Astonishingly enough, the first human being to invoke the concept of “Shabbat” is none other than the paradigm of anti-Jewish villainy himself, the Pharaoh of Egypt. In this week’s parasha, Moses requests that the people be allowed to take a few days off of work in order to worship God in the wilderness (Exodus 5:3). In reply, Pharaoh complains to Moses with the accusatory question, “The people are numerous, why are you ‘Shabbat-ing’ them?!” (5:5). In Pharaoh’s view, evidently, the idea of the entire labor force taking off time for worship is the epitome of laziness, and he calls encouraging this vice “Shabbat.”

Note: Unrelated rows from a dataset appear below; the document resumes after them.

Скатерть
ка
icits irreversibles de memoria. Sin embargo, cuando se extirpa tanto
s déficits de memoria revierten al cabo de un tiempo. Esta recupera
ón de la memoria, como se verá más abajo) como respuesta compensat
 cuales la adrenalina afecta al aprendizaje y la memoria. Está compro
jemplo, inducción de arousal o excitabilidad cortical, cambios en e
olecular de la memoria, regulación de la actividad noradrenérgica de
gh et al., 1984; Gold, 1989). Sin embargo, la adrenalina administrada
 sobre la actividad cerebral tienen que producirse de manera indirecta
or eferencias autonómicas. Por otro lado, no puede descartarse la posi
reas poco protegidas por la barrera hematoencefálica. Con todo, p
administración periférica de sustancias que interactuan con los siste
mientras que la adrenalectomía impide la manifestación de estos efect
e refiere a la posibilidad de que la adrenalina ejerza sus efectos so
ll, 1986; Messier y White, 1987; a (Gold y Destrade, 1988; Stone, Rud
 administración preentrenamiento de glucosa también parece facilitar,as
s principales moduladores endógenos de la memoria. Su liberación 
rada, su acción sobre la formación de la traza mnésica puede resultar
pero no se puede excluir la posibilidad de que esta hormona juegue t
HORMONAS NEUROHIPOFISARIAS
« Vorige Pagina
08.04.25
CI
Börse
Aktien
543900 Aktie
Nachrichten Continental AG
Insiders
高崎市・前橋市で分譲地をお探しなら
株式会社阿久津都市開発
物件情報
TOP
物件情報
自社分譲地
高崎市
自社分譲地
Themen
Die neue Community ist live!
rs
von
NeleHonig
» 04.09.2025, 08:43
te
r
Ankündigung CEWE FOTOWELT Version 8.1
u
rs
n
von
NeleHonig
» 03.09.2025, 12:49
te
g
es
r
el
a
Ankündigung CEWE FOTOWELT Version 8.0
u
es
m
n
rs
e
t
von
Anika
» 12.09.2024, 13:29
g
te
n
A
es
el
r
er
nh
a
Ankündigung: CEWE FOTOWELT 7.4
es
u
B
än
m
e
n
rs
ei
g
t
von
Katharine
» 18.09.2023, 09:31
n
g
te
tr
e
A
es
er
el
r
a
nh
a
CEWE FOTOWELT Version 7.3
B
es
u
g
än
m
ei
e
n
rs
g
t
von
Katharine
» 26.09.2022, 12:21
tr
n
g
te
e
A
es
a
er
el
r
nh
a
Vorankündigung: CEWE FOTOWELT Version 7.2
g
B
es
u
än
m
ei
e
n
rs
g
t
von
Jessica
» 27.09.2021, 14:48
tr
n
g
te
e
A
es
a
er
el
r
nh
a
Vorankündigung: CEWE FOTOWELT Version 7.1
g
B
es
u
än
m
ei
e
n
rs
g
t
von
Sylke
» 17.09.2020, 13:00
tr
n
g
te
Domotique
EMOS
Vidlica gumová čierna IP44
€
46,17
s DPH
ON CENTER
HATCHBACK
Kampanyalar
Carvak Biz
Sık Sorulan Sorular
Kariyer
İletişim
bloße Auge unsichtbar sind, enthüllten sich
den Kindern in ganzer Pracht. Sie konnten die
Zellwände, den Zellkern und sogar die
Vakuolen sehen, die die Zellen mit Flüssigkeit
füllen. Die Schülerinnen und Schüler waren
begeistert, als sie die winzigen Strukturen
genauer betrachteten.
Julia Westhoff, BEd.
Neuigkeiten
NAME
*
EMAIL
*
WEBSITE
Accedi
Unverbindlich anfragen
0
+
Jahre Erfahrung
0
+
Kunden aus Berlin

As it happens, we spurned Pharaoh’s employment and his work ethic a long time ago, and we are still gathering in worship once a week, on our Shabbat. In fact, the rest of the world enjoyed the concept so much they have doubled it, and now we are blessed with the concept of the “weekend.” So, on some fine Shabbat morning, should you find yourself sitting in shul with your mind wandering over what more productive use you might be putting the time to – pause, and reflect, that is exactly the question that Pharaoh put to Moses. Moses’ response laid the foundation for a pillar of Judaism in particular and of western heritage in general, the liberation from slavery in Egypt. What will your response be?